> [REQUIRED ACTION]:
Count the lines below that hold "cara". Give the number without comment.

> [MATERIAL TO PROCESS]:
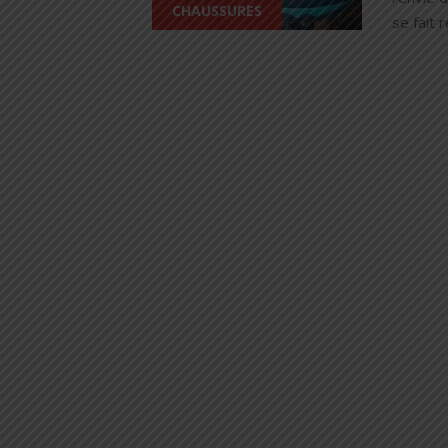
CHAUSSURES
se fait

==

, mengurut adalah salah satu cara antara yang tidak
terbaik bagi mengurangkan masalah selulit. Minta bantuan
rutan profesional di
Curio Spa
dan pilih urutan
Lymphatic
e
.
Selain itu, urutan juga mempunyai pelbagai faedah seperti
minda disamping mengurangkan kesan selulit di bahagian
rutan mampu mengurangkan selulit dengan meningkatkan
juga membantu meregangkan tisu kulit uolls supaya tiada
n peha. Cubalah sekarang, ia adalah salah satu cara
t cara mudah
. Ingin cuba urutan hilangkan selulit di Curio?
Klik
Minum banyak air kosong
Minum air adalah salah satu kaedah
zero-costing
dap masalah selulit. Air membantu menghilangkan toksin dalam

> [RESULT FOR THIS EXERCISE]:
3